Instructions to follow:
Say how many lines below have "migração" in them, giving the number alone.

++++

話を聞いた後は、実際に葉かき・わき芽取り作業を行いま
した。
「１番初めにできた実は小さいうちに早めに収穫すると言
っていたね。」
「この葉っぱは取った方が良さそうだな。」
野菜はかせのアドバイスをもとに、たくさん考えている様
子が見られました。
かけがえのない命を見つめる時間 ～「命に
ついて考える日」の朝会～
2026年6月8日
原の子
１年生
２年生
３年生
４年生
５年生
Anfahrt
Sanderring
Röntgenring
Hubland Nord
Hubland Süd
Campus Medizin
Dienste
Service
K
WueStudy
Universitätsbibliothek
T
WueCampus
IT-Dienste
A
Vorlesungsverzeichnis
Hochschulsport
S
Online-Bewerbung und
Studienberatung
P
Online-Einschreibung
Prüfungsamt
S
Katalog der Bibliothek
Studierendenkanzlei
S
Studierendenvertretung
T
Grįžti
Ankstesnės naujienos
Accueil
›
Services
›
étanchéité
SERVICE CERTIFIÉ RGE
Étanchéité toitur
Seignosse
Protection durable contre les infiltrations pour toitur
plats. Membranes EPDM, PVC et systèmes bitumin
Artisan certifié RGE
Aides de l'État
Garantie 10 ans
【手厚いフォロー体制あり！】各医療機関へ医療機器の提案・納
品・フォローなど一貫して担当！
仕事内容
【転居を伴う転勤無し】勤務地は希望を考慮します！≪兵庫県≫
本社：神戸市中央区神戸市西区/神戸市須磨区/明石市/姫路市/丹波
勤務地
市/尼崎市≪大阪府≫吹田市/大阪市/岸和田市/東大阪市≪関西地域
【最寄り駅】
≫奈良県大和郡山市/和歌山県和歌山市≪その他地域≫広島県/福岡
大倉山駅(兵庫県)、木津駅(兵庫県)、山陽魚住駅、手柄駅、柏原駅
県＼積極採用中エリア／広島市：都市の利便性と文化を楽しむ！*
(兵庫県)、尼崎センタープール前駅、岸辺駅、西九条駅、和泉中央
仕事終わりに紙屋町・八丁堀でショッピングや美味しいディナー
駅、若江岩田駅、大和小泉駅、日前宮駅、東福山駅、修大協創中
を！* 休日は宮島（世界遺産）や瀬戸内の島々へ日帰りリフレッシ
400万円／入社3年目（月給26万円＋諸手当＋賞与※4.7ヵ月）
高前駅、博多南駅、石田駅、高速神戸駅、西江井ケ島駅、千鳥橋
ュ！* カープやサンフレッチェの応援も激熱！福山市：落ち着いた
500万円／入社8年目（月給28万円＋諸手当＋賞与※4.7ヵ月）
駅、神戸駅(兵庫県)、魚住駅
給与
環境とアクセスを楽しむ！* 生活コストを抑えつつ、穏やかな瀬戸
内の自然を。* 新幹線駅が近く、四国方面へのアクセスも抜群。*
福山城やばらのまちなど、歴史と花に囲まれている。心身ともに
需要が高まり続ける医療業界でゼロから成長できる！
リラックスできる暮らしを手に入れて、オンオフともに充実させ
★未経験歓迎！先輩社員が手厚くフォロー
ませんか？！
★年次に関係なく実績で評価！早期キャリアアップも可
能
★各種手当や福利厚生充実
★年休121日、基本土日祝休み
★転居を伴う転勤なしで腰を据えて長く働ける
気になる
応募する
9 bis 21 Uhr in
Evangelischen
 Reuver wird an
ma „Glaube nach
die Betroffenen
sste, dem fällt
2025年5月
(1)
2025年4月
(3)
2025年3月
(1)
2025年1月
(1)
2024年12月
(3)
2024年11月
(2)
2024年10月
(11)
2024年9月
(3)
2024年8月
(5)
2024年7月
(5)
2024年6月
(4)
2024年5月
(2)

++++

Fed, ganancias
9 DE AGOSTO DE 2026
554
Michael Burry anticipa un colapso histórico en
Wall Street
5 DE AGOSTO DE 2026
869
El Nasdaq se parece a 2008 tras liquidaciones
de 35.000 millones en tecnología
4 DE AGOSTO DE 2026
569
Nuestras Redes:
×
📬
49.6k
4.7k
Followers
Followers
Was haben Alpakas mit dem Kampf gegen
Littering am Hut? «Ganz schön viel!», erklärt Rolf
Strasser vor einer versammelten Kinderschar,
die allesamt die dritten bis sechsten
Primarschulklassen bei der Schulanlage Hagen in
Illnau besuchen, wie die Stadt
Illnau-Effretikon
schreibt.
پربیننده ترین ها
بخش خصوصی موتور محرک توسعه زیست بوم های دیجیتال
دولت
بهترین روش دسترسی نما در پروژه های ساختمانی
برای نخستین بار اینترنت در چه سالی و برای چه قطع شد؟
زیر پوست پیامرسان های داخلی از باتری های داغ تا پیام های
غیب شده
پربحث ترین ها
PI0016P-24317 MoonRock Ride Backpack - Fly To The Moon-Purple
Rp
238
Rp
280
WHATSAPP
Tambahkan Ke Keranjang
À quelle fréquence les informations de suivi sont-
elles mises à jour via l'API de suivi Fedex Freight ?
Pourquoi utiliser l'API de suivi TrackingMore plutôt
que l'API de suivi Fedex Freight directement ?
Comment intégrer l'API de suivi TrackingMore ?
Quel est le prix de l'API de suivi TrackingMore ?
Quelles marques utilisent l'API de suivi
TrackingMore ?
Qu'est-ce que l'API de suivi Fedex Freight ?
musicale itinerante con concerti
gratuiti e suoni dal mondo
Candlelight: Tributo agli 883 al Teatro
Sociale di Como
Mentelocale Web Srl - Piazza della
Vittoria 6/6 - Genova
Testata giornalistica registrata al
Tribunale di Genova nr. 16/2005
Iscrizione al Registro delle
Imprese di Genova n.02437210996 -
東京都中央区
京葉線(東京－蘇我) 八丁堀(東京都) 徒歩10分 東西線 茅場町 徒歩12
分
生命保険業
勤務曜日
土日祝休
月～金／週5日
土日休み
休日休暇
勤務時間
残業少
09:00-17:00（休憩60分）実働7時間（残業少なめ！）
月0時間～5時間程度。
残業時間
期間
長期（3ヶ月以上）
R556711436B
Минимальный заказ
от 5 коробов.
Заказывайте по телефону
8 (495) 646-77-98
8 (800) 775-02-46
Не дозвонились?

++++

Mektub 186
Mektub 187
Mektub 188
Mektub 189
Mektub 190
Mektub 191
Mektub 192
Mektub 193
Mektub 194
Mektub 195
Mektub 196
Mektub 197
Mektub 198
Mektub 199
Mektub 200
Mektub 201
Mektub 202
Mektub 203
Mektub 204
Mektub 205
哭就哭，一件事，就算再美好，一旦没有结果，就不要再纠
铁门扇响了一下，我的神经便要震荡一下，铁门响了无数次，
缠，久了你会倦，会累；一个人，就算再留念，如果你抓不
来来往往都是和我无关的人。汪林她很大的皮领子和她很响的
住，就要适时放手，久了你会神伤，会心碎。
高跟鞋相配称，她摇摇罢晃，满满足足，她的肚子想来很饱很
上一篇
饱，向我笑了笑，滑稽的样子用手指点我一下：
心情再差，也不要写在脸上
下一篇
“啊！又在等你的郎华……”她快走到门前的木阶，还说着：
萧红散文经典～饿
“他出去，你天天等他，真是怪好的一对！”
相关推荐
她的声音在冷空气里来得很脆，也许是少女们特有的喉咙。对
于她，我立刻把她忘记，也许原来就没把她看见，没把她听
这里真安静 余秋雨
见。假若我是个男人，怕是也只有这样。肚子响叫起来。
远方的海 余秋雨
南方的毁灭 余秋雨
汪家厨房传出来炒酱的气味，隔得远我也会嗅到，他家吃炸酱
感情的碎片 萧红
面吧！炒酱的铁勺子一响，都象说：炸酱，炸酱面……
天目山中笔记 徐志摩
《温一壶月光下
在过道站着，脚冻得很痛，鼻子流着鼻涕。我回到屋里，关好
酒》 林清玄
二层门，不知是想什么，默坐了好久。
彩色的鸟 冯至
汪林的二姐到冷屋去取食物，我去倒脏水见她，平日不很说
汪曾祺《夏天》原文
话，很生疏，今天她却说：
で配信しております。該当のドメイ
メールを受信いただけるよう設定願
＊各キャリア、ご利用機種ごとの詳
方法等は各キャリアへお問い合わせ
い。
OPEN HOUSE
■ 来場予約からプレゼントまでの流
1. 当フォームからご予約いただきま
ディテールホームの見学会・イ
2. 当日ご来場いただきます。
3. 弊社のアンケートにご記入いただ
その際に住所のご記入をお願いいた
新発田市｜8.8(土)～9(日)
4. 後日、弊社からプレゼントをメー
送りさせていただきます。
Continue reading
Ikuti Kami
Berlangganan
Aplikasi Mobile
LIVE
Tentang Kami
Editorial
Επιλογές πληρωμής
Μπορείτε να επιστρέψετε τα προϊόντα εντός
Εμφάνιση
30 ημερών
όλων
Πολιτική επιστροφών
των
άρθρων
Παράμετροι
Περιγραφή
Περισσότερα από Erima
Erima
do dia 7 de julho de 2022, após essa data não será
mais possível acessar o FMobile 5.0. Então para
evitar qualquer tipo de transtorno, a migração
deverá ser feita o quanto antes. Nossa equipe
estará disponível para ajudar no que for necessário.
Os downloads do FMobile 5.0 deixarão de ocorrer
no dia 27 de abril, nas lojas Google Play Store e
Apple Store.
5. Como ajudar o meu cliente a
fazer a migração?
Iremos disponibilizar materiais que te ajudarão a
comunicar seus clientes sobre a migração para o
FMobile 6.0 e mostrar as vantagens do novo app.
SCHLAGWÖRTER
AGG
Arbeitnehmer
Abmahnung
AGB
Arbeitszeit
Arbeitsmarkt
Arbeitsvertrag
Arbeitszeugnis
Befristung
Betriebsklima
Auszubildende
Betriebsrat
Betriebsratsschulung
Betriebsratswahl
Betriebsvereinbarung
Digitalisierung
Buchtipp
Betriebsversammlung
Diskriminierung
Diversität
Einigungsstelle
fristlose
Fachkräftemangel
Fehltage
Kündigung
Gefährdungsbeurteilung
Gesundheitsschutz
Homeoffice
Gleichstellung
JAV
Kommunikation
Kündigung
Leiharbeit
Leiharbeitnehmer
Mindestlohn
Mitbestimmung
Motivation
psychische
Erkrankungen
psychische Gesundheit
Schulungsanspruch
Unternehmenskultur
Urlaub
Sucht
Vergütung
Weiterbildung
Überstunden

++++

Reply:
3